Could you attach the supervisor & ingestion specs you’re using for the Kafka and Hadoop jobs?

Sure, here they are

hadoop_specfile.txt (6.94 KB)

imetrics_spec.txt (4.52 KB)

Hey Drew,

For interoperating between hadoop/kafka the segmentGranularity needs to match. In your files one is HOUR and one is DAY. Could you try adjusting them such that they are the same? (Probably changing Hadoop to DAY is easiest)

Could you guys clarify what the normal, expected behavior for late arrivals is in this kind of configuration? We’re still on tranquility-based indexing.

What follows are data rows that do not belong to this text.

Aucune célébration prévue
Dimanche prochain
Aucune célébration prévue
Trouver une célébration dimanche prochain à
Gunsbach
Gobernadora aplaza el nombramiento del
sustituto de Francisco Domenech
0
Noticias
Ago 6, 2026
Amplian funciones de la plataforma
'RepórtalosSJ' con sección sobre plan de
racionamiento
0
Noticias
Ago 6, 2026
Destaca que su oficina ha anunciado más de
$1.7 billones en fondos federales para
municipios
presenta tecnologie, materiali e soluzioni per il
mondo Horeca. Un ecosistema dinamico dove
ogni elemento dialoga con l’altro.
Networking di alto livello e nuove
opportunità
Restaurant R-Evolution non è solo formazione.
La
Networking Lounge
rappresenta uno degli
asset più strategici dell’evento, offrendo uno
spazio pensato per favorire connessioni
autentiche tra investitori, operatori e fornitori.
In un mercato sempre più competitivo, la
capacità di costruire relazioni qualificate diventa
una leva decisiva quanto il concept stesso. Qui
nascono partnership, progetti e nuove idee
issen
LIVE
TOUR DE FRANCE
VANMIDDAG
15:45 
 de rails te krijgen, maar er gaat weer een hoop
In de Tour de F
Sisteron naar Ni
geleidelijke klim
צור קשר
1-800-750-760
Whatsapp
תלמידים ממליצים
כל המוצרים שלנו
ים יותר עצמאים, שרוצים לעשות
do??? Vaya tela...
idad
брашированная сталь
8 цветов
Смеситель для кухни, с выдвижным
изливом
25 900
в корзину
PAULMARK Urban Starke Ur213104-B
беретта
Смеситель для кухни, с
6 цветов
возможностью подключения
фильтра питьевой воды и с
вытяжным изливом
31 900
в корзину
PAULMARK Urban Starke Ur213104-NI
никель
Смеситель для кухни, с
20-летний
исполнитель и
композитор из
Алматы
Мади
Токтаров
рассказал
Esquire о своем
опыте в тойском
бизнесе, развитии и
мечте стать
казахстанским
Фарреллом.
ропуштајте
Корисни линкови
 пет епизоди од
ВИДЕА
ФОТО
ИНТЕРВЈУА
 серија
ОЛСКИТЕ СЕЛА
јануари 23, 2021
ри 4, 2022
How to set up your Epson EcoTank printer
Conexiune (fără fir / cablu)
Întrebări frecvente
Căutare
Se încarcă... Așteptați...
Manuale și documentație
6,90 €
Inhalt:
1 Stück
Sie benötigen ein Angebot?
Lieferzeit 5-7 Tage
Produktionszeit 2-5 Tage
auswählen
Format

Are the late events dropped, written into different segments, or somehow appended to the existing segments?

Regards,

Max

Later events are written into new segments that become part of an existing segment set. The new Kafka indexing service never drops messages by default.

For running both Hadoop indexing and new Kafka indexing on the same dataSource, one possibility is to not run Hadoop indexing at all! The new Kafka indexing service is designed to offer exactly once ingestion, and reprocessing is possible through a “kappa architecture” sort of setup. For many use cases this can make Hadoop indexing unnecessary.

If you do want to run Hadoop indexing too, there are some caveats in the current version of things.

  1. Coexistence only works if the segment sets generated by Hadoop are of a compatible segmentGranularity and is using “numbered” or “linear” shardSpecs. Hadoop indexing is not currently guaranteed to always create those kinds of shardSpecs – it only does so for “hashed” partitionSpecs and only if you have more than one shard per time window.

  2. Druid’s interval based write locking prevents a Kafka indexing task from loading data into an interval that is currently being indexed by a Hadoop task. If some older data comes into Kafka, this can cause Kafka indexing to block waiting for the historical Hadoop task to finish. It will then append the message into the new segment set created by that Hadoop task. But, the blocking affects even new real-time ingestion.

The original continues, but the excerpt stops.